Now the function is more clear. We can also decompile the function:
[0x004006e5]> pdg
undefined fcn.004006e5(uint32_t arg4)
{
undefined uVar1;
undefined4 in_RDI;
uVar1 = func_0x00400702(CONCAT44(in_RDI, arg4));
return uVar1;
}
The asm code of the function 0x00400702 is long and I will not post it, but
we can easily decompile it. Since this function is not define on radare2, we
need to define it.
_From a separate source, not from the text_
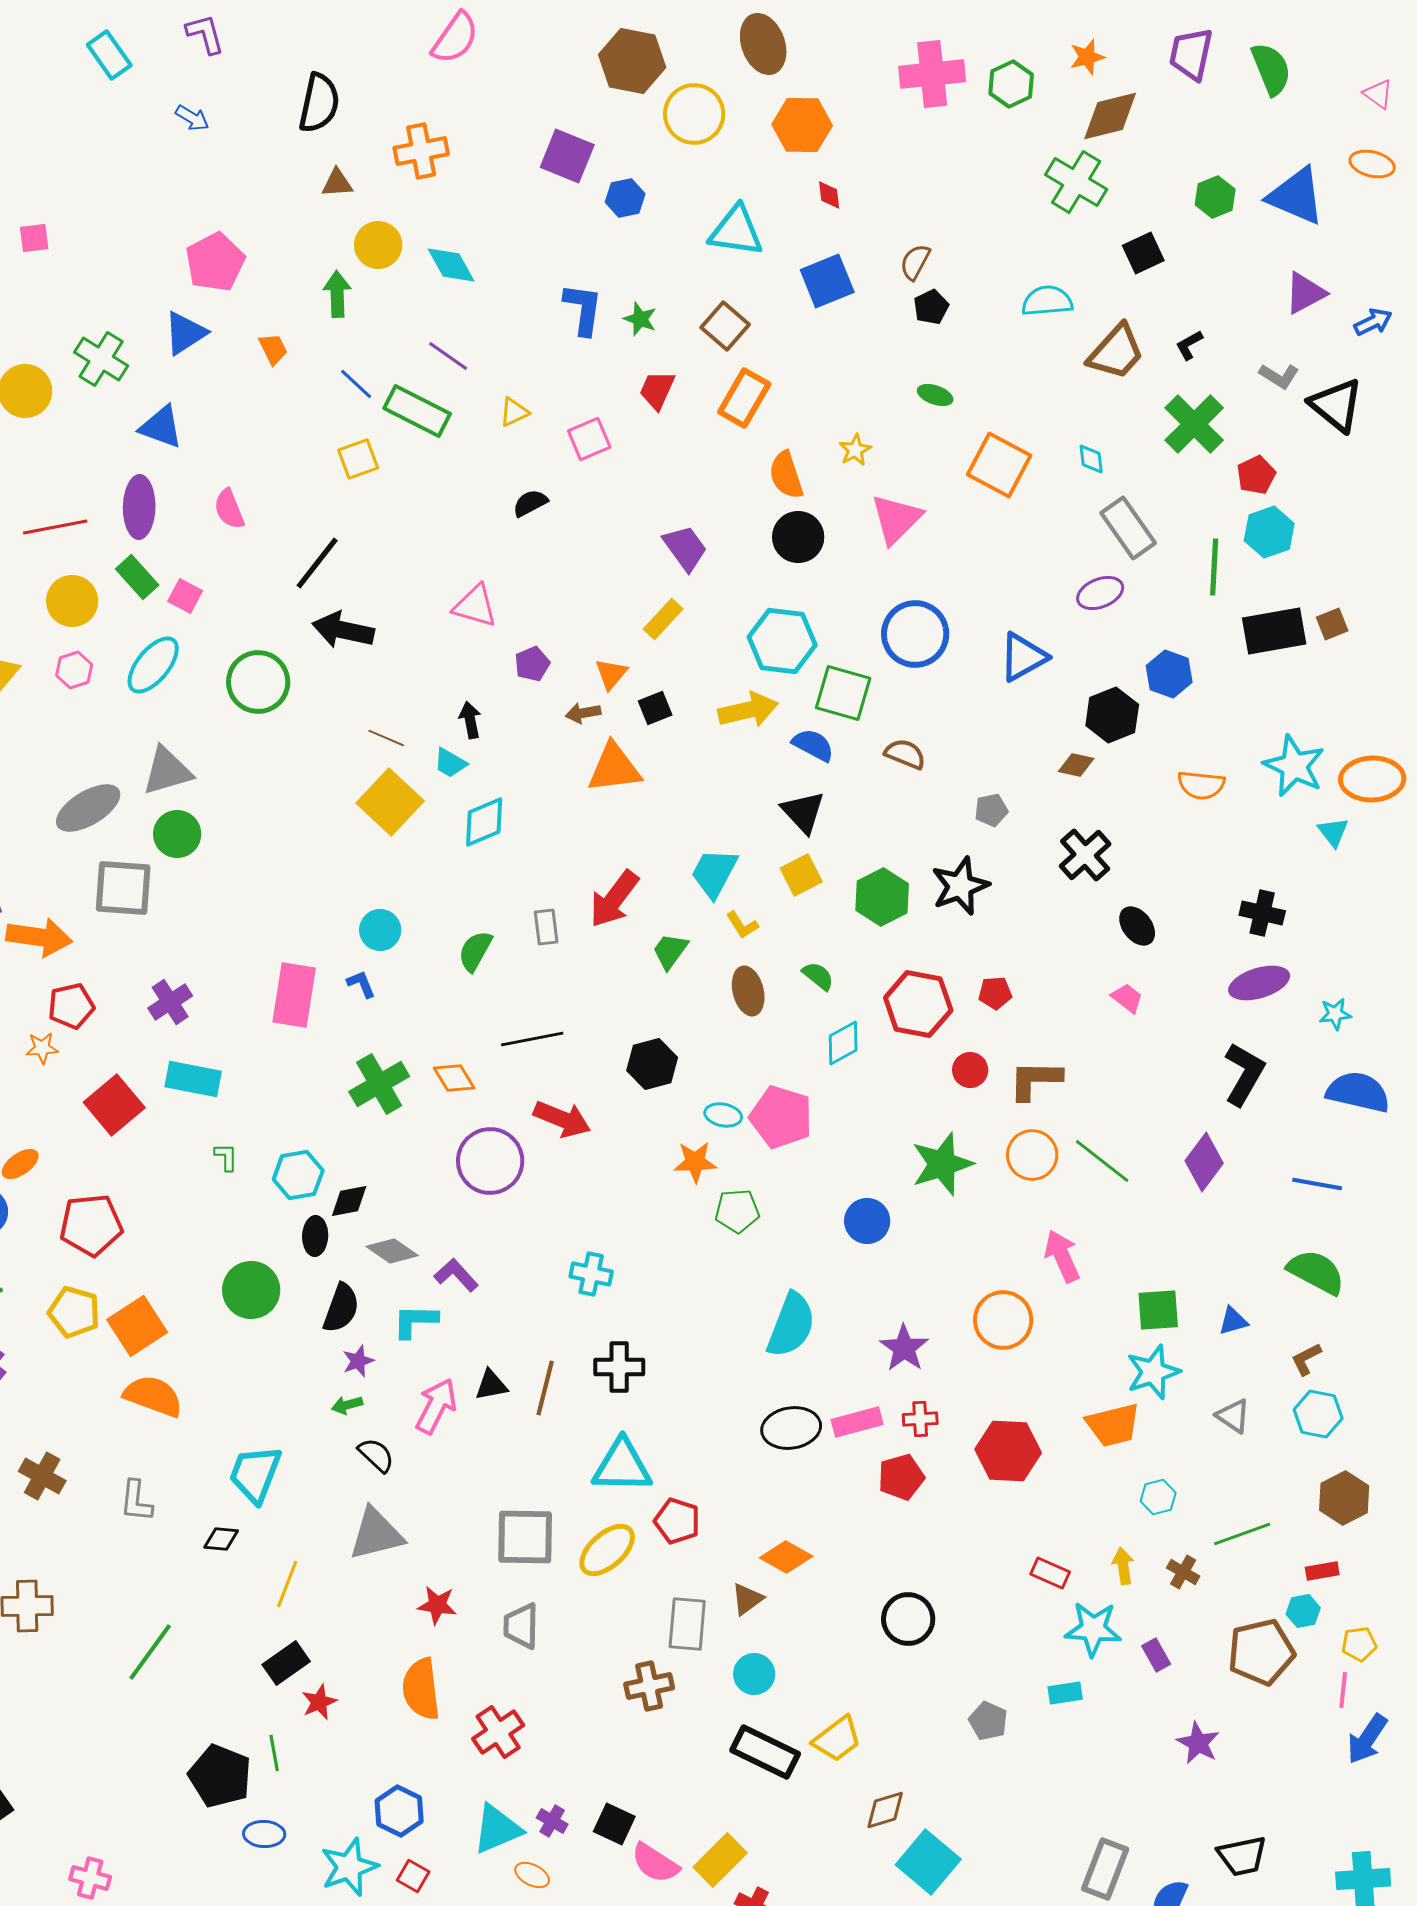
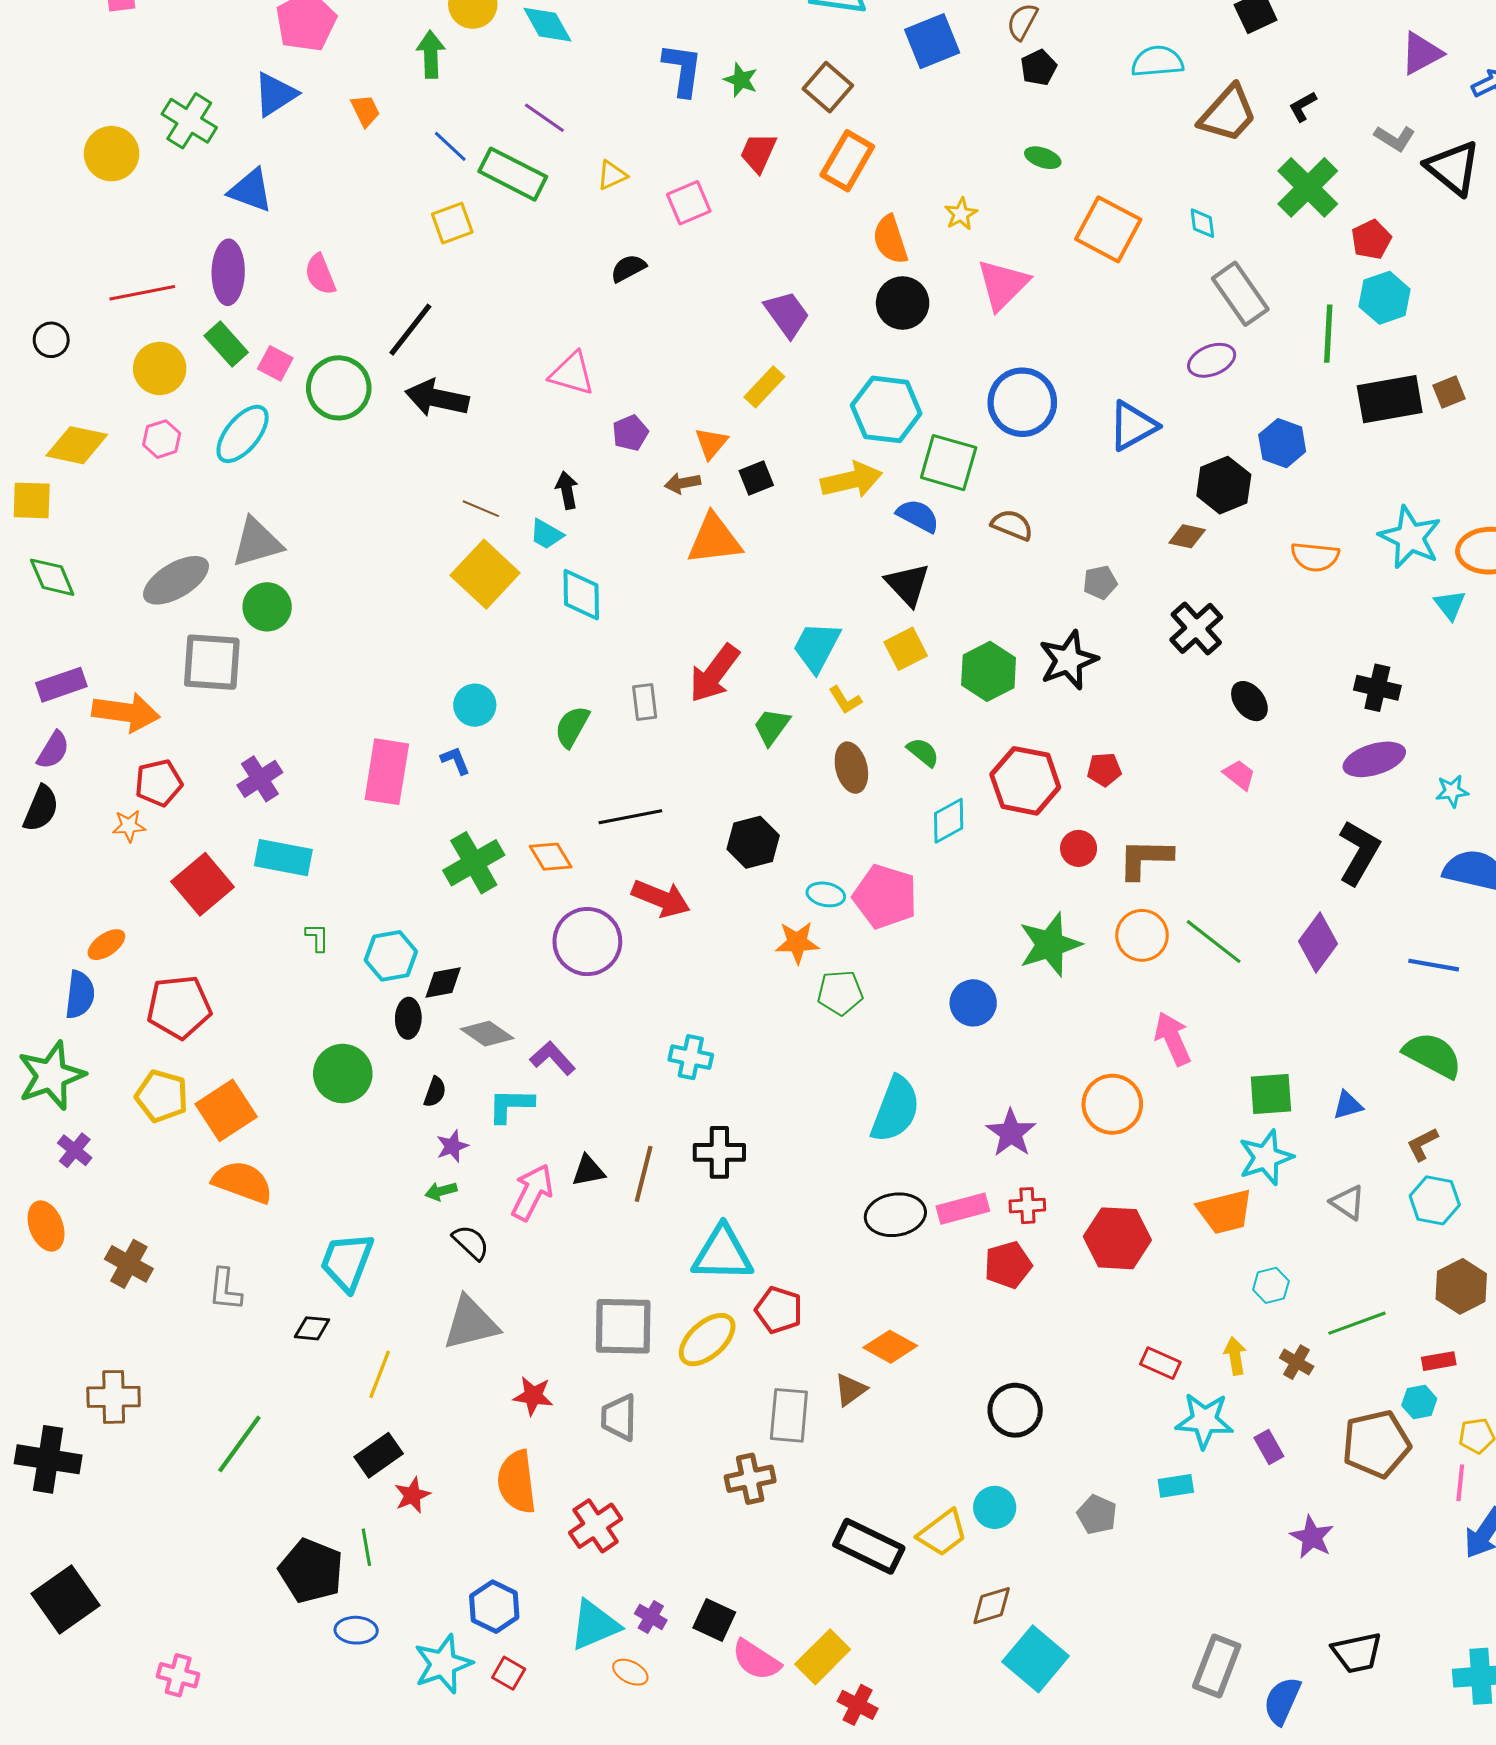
green circle: (258, 682) -> (339, 388), moved
cyan diamond: (484, 822) -> (581, 595), turned -68
black semicircle: (341, 1308) -> (435, 1092), size x0.6
cyan circle: (754, 1674) -> (995, 1507), moved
In visual mode seek to 0x00400702 and press df, and then pdg:
bool fcn.00400702(int64_t arg1)
{
char cVar1;
char *in_RAX;
int32_t iVar2;
int64_t iVar3;
char *pcVar4;
uint8_t uVar5;
int32_t iVar6;
int32_t iVar7;
bool bVar8;
iVar3 = -1;
// in_RAX = our argument
pcVar4 = in_RAX;
do {
if (iVar3 == 0) break;
iVar3 = iVar3 + -1;
cVar1 = *pcVar4;
pcVar4 = pcVar4 + 1;
} while (cVar1 != '\0');
// compute the length of the argument
iVar2 = ~(uint32_t)iVar3 - 1;
uVar5 = 0x50;
iVar6 = 0;
// apply this function to our flag
// (xor every character with the precedent one)
while (iVar6 < 0x539) {
iVar7 = 0;
while (iVar7 < iVar2) {
in_RAX[iVar7] = in_RAX[iVar7] ^ uVar5;
uVar5 = uVar5 ^ in_RAX[iVar7];
iVar7 = iVar7 + 1;
}
iVar6 = iVar6 + 1;
}
bVar8 = true;
iVar6 = 0;
while (iVar6 < iVar2) {
if (bVar8 == false) {
bVar8 = false;
} else {
bVar8 = in_RAX[iVar6] == *(char *)((int64_t)iVar6 + 0x4008eb);
}
iVar6 = iVar6 + 1;
}
return bVar8;
}
This code is very clear now. fcn.00400702 applies to our input argv[1] a function:
xor every character with the precedent one and repeat the operation 0x539 times.
At the end the function checks that the result is equal to the array in 0x4008eb.
We can dump the content of 0x4008eb:
[0x0040071a]> pxj 100@0x4008eb
[
72,95,54,53,53,37,20,44,29,1,3,45,12,111,53,97,126,52,10,68,36,44,74,70,25,89,
91,14,120,116,41,19,44,0,72,137,194,72,137,85,232,72,131,125,232,0,116,12,191,
209,9,64,0,232,219,250,255,255,235,10,191,218,9,64,0,232,207,250,255,255,144,
72,131,196,56,91,93,195,15,31,128,0,0,0,0,65,87,65,86,65,137,255,65,85,65,84,
76,141,37,190
]
Now we have one problem, we don’t know the length of the flag.
We can:
- Bruteforce it.
- Guess it.
- Doing some math.
We did it with bruteforce but we can guess that is long until the first null terminator
\x00 in the output of pxj 100@0x4008eb.
Now it’s time to compute the flag, I personally chose to use z3.
Exploit
from z3 import *
data = [
0x48, 0x5f, 0x36, 0x35, 0x35, 0x25, 0x14, 0x2c, 0x1d, 0x01, 0x03, 0x2d,
0x0c, 0x6f, 0x35, 0x61, 0x7e, 0x34, 0x0a, 0x44, 0x24, 0x2c, 0x4a, 0x46,
0x19, 0x59, 0x5b, 0x0e, 0x78, 0x74, 0x29, 0x13, 0x2c
]
flag = [BitVec(f'{i:2}', 8) for i in range(len(data))]
s = Solver()
# flag mut be a printable character
for f in flag:
s.add(f > 0x20, f <= 0x7f)
# just copy the code decompiled and rename some variables
xored = 0x50
indx = 0
while (indx < 0x539):
index = 0
while (index < len(flag)):
flag[index] = flag[index] ^ xored
xored = xored ^ flag[index]
index = index + 1
indx += 1
for f, d in zip(flag, data):
s.add(f == d)
print(s.check())
m = s.model()
model = sorted([(d, m[d]) for d in m], key = lambda x: str(x[0]))
for m in model:
print(chr(m[1].as_long()), end='')
Flag
pctf{ok_nothing_too_fancy_there!}
Fails
Me and @sen tried to solve the challenge using instructions counting with frida, but we failed since this challenge is not vulnerable to that type of attack.